TIPICIDADE DO CRIME DE DESOBEDIÊNCIA.
Ocorre, porém, que a tipificação penal do descumprimento e correspondente configuração do crime de desobediência à requisição ministerial, exige, além do dolo,[2] com o seu significado de intencional inobservância da ordem ministerial:
A. Que os dados sejam “técnicos”.
Dado técnico, aos fins de enquadramento típico da conduta do recusante, omitente ou retardatário, é o documento ou a informação dependente de um conhecimento ou trabalho específico, peculiar de determinado ofício ou profissão.
Sendo a “técnica” a parte material de uma arte ou ciência, ou o conjunto de processos a elas pertinentes, dado técnico, por conseguinte, é somente aquele ligado à arte ou à ciência, que só pode ser coligido por pessoas que detenham o conhecimento artístico ou científico em determinadas áreas, tais como laudos de vistorias, perícias, exames laboratoriais, inspeções e outros documentos igualmente “dotados de singular particularidade: a precisão.”[3]
Também no conceito se inserem os documentos sob detenção do recusante, omitente ou retardatário, como procedimentos licitatório, notas fiscais, empenhos, procedimentos de licença ambiental, estudos ambientais, procedimentos de registro de loteamento, procedimentos de concessão de alvarás e licenças, relatórios estatísticos, escrituras públicas, inteiro teor dos trâmites de projeto de lei, registros imobiliários, etc., ilustra DALMASO.[4]
Diversamente, Informações concernentes ao setor de recursos humanos de uma empresa, tais como jornada de trabalho e remuneração dos funcionários, por exemplo, não se encaixam no conceito.[5]
B. Que sejam “indispensáveis” ao ajuizamento de ação civil pública.
Indispensáveis, são os dados constitutivos da base material ao ajuizamento da ação civil pública. São aqueles que o Ministério Público não pode dispensar sem prejuízo da instauração da ação civil pública.
Indispensabilidade, vale frisar, à finalidade que move o Ministério Público a requisitá-los, de utilização probatória para promover a ação civil pública. Não se relaciona a outras ações para as quais o Órgão também é legitimado para intentar. Nem tampouco os fins únicos de instrução das investigações civis que promove.

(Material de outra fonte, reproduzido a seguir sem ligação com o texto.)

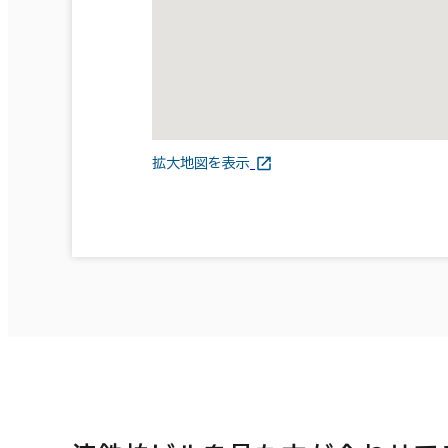
拡大地図を表示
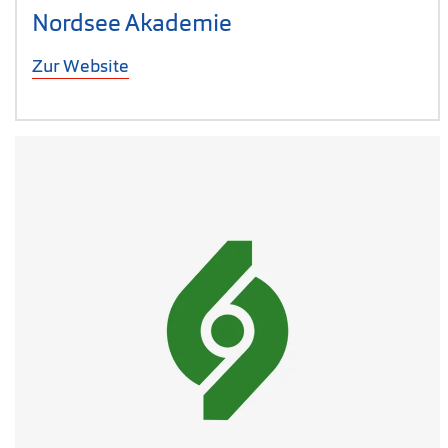
Nordsee Akademie
Zur Website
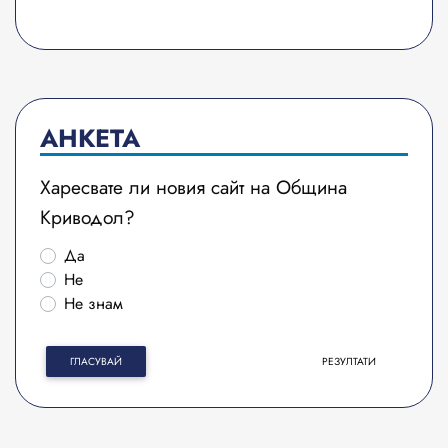
АНКЕТА
Харесвате ли новия сайт на Община
Криводол?
Да
Не
Не знам
ГЛАСУВАЙ
РЕЗУЛТАТИ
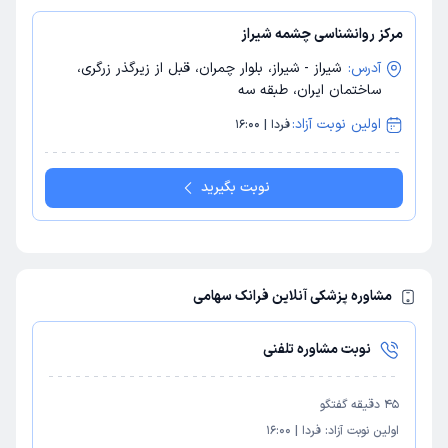
مرکز روانشناسی چشمه شیراز
آدرس:
شیراز - شیراز، بلوار چمران، قبل از زیرگذر زرگری،
ساختمان ایران، طبقه سه
اولین نوبت آزاد:
فردا | 16:00
نوبت بگیرید
مشاوره پزشکی آنلاین فرانک سهامی
نوبت مشاوره تلفنی
45
دقیقه گفتگو
اولین نوبت آزاد:
فردا
|
16:00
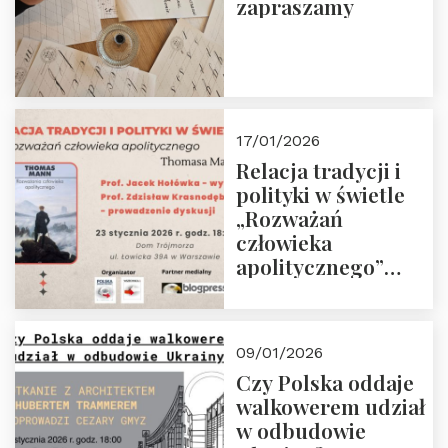
zapraszamy
17/01/2026
Relacja tradycji i
polityki w świetle
„Rozważań
człowieka
apolitycznego”
Manna. Dom
Trójmorza, piątek
23 stycznia 2026 r.,
09/01/2026
godz. 18:00.
Czy Polska oddaje
Zapraszamy!
walkowerem udział
w odbudowie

Inclusive, e exato por isso, se o procedimento investigatório é arquivado, inexiste, em consequência, o fato típico de recusa, retardamento ou a omissão de “dados técnicos indispensáveis” à propositura da ação civil, pois sequer ajuizada.[6]

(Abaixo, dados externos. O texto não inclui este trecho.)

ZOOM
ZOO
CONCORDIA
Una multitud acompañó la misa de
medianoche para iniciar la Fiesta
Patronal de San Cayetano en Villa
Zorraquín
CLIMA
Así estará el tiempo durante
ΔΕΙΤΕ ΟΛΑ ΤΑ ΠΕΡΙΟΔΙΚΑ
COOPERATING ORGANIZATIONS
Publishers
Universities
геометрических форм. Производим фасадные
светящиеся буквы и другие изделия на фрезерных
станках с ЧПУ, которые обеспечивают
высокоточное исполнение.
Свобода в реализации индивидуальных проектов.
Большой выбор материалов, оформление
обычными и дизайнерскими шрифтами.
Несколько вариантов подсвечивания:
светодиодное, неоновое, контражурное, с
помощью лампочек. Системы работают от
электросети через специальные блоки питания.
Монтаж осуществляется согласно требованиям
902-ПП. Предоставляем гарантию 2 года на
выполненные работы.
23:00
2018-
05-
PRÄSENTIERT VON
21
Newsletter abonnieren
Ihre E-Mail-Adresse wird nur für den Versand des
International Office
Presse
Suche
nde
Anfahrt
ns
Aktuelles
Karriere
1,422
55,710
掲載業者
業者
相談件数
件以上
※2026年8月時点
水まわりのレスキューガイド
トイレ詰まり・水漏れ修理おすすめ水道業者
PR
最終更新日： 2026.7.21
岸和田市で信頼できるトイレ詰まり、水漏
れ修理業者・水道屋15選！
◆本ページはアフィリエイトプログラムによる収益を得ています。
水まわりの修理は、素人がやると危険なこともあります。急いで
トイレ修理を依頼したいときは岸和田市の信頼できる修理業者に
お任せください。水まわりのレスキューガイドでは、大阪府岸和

Aliás, esta mesma atipicidade da conduta recusante, omissiva ou retardatária configura-se enquanto a ação civil pública não for intentada. Se o inquérito civil ou o procedimento investigatório ainda tramita no âmbito do Ministério Público, é porque o suposto dano aos direitos tuteláveis pela via da ação civil não está suficientemente apurado: “Se há dúvida quanto a efetiva ocorrência de danos morais ou patrimoniais aos direitos tutelados (art. 1º, caput, Lei 7.347/85), tanto que ainda pendente as investigações, evidente que há dúvida sobre a existência do elemento normativo do tipo, que não se completa na fase inquisitiva […]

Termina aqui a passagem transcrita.